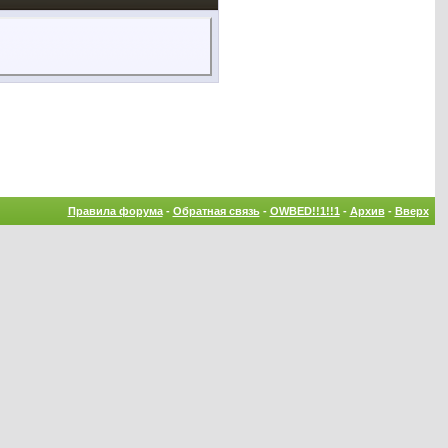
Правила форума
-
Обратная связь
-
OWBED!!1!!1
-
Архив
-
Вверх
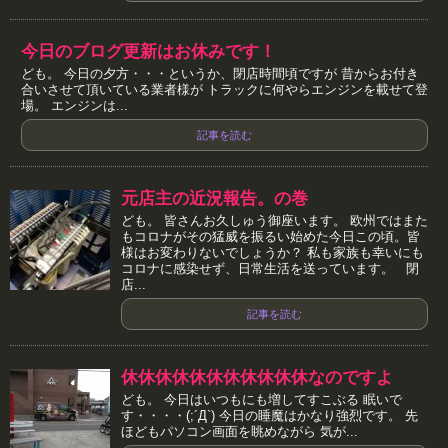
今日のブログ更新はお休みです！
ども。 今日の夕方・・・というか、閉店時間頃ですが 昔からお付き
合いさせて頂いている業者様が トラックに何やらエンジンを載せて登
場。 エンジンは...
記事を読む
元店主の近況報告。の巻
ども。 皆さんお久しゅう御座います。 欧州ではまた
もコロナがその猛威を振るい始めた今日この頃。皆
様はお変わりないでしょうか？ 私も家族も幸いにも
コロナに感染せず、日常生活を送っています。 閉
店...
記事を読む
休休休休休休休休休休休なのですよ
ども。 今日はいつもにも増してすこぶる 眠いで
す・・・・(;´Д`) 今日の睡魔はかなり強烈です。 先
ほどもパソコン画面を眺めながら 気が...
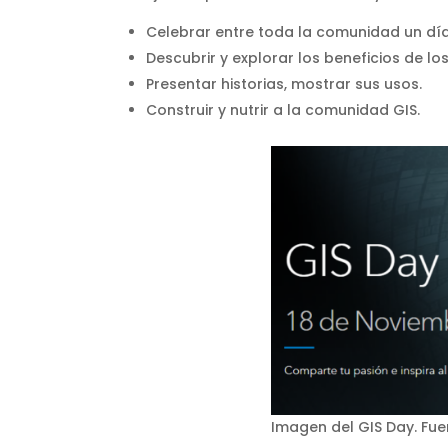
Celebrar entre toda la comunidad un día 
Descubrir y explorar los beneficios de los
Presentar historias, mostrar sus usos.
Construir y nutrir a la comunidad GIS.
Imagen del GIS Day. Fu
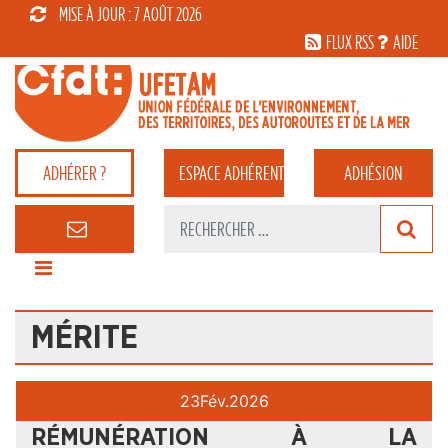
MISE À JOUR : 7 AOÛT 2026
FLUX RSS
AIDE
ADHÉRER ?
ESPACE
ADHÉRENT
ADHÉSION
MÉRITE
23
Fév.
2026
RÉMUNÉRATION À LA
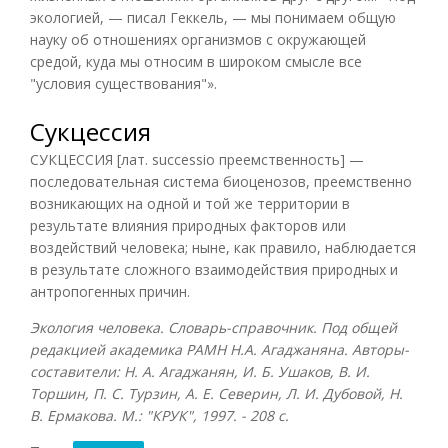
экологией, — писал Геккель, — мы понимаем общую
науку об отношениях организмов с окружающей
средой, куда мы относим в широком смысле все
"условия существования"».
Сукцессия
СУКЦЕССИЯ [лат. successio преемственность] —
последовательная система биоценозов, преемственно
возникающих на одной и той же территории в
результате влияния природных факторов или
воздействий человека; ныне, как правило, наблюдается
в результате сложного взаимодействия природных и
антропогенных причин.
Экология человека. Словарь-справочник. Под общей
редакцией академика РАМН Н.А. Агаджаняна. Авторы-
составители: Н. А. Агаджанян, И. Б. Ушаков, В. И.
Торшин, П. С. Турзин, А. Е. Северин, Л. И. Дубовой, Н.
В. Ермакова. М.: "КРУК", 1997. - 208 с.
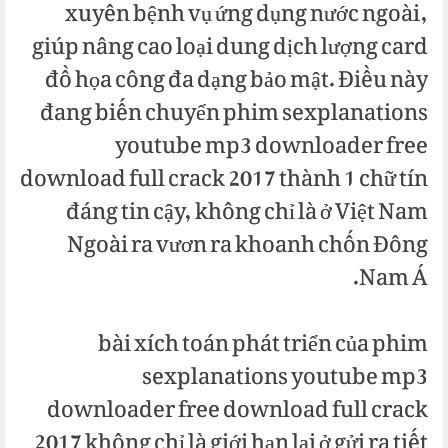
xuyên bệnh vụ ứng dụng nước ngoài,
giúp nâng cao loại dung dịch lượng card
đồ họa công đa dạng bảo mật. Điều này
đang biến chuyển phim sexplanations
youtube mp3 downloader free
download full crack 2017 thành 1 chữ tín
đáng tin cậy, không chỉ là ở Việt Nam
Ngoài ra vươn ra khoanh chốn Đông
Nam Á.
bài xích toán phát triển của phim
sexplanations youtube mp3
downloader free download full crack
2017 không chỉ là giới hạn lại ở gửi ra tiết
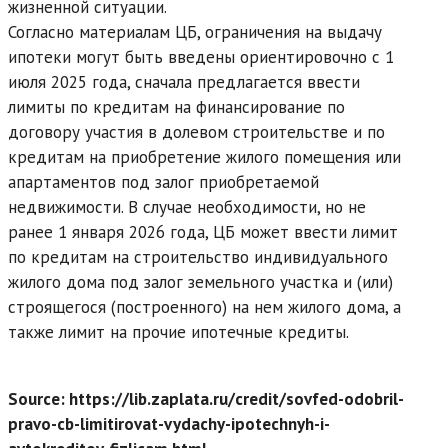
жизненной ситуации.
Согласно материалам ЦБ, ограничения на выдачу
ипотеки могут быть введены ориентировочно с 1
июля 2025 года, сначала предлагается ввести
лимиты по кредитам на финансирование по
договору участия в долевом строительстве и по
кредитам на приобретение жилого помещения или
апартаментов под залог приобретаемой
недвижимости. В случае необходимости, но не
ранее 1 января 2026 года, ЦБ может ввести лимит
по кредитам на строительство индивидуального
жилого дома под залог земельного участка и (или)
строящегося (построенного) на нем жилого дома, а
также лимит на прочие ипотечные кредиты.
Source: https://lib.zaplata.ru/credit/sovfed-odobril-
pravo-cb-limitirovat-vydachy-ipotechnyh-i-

- - -

-- What you should do --
Filter the listing so that only lines holding the word "человека" remain, and copy those lines.

-- Response to this exercise --
воздействий человека; ныне, как правило, наблюдается
Экология человека. Словарь-справочник. Под общей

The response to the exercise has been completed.